This post should probably be entitled “Chicken Tractor – Lack of Planning” instead, however it is sometimes fun to just start on a project and see where it leads. The results are generally a little off from what you originally intended, but that’s ok.
My sister and I worked the past few weekends on building my brother a mobile chicken coop (aka “chicken tractor”) for his birthday. The idea to do this for him was all my sister’s, but she enlisted my help and we built the unit together in my garage. Originally we had the plan roughed out on paper, but I tried to put some exact dimensions to it by creating the diagram in Sketchup. This was helpful for flushing out the material list, especially because it is easy to use the tape measure tool in Sketchup. For instance, just by clicking two times you can tell the distance of the lengths of a hypotenuse instead of getting out a calculator or using graph paper. In the end, I probably should have done more than just layout the skeleton of the coop as some of the details came into play at the end.
In actuality, I don’t think we ran into any major snags. One thing that we wouldn’t have easily figured out from Sketchup is the end weight of the finished unit. We were conscious of this when the unit was being constructed, but it definitely was more apparent when we had it completed and located in grass instead of on smooth concrete.
Here’s an end shot of the nesting box areas. The floor portions are removable for easier cleaning. Apparently there are dimensions that are more comfortable for chickens to help them feel cozy and safe. I’m not sure the angled roof makes it worse or better, but I’d say probably more cozy as chickens are somewhat triangular themselves.
Also chickens need to take a dirt bath now and then.
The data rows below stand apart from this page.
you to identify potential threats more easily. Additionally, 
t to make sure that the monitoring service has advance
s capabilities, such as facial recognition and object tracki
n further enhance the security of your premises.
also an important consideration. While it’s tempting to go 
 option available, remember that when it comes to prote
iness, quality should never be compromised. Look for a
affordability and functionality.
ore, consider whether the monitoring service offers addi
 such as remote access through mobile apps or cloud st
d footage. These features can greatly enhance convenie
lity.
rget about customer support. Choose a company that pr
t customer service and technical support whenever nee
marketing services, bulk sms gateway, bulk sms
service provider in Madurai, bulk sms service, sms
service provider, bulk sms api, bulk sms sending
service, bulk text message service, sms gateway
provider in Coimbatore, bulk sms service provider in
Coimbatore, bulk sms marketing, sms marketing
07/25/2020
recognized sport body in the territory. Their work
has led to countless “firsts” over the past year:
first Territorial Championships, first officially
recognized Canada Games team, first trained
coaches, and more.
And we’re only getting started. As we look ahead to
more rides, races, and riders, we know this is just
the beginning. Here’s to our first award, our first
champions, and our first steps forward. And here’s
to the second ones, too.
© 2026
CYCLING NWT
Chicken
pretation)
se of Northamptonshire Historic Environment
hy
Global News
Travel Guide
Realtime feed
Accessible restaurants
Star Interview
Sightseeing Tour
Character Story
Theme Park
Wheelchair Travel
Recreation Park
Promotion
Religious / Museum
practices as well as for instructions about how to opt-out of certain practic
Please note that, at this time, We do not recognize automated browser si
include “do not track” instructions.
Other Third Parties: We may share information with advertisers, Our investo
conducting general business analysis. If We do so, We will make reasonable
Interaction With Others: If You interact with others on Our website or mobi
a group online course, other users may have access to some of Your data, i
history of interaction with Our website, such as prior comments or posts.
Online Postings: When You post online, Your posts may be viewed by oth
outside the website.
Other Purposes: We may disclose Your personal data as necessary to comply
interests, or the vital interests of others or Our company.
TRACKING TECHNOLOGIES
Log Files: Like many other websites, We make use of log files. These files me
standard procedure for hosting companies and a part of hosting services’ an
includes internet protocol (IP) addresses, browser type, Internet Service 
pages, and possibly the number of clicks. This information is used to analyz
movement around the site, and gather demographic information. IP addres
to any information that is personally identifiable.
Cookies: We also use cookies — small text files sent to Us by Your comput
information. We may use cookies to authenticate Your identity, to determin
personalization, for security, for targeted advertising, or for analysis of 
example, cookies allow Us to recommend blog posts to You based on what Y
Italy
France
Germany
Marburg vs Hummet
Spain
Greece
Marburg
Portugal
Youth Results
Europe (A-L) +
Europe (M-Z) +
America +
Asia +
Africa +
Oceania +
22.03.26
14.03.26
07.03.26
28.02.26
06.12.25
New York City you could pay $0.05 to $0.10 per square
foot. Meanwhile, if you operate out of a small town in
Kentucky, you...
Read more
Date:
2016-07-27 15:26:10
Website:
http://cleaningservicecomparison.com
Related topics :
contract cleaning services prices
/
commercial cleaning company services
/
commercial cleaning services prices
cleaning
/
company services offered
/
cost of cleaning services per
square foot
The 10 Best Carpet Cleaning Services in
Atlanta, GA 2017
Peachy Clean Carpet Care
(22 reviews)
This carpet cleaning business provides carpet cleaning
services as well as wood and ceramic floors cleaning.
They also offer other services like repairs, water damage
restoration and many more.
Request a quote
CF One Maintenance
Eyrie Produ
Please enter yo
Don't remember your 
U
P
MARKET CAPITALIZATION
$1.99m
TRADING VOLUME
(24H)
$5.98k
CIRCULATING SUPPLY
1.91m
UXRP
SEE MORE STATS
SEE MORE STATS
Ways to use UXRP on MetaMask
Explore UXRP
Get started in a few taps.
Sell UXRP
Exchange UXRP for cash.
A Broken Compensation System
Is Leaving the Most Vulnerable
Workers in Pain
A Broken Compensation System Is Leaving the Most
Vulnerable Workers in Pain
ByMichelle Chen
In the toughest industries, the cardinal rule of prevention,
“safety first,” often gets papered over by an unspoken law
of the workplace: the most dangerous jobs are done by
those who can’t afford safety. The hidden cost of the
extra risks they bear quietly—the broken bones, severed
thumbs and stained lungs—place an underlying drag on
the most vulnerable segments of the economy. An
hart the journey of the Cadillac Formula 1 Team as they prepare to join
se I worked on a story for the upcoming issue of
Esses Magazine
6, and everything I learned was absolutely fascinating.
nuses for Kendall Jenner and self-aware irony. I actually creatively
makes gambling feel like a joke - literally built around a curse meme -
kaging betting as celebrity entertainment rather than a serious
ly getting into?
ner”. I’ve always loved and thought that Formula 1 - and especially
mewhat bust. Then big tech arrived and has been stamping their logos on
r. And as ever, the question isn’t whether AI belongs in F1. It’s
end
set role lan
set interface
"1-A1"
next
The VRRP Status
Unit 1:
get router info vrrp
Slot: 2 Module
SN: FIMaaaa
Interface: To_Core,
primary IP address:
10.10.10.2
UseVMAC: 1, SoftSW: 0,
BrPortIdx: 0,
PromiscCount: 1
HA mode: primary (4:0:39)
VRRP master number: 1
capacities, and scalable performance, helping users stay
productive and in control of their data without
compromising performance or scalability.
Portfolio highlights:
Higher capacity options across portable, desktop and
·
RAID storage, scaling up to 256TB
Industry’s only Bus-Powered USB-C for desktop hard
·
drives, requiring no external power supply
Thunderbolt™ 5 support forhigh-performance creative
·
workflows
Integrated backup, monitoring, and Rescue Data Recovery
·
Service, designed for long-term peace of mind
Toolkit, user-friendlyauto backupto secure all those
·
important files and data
Another fact I was not aware of before this project. You want to have a tray located away from their feed and water. This necessitated an access panel on the side in order to add or remove the tray.
The two items that really added to the weight are the chicken wire and the cedar shingles themselves. It was hard to tell how much cedar shingles to get in the first place. This all depend on the overlap and the amount of bad cedar shingles in the bundle. Lowes was ‘low’ on what they had on hand and we end up basically finishing off what they had which was pretty rough… and the Home Depot next door didn’t even stock them!
Rare earth magnets sound like a really neat idea for holding one of the hatches closed, however I found out that the strength required to pull them apart with your fingers doesn’t always translate directly to holding a door shut. Some form of secondary latch may be required (I’ll need to check with my brother on this to find out of any chickens we able to run into the door hard enough to jar it open.
The hardest part of the build was cutting the angular ridge boards out of treated stock. Sometimes it would be nice to have a table saw that could crank slightly past 45 degrees! We ended up adding an extra pair of wheels on each side as this balanced out the carriage bolt and kept it from trying to twist the bottom runner board.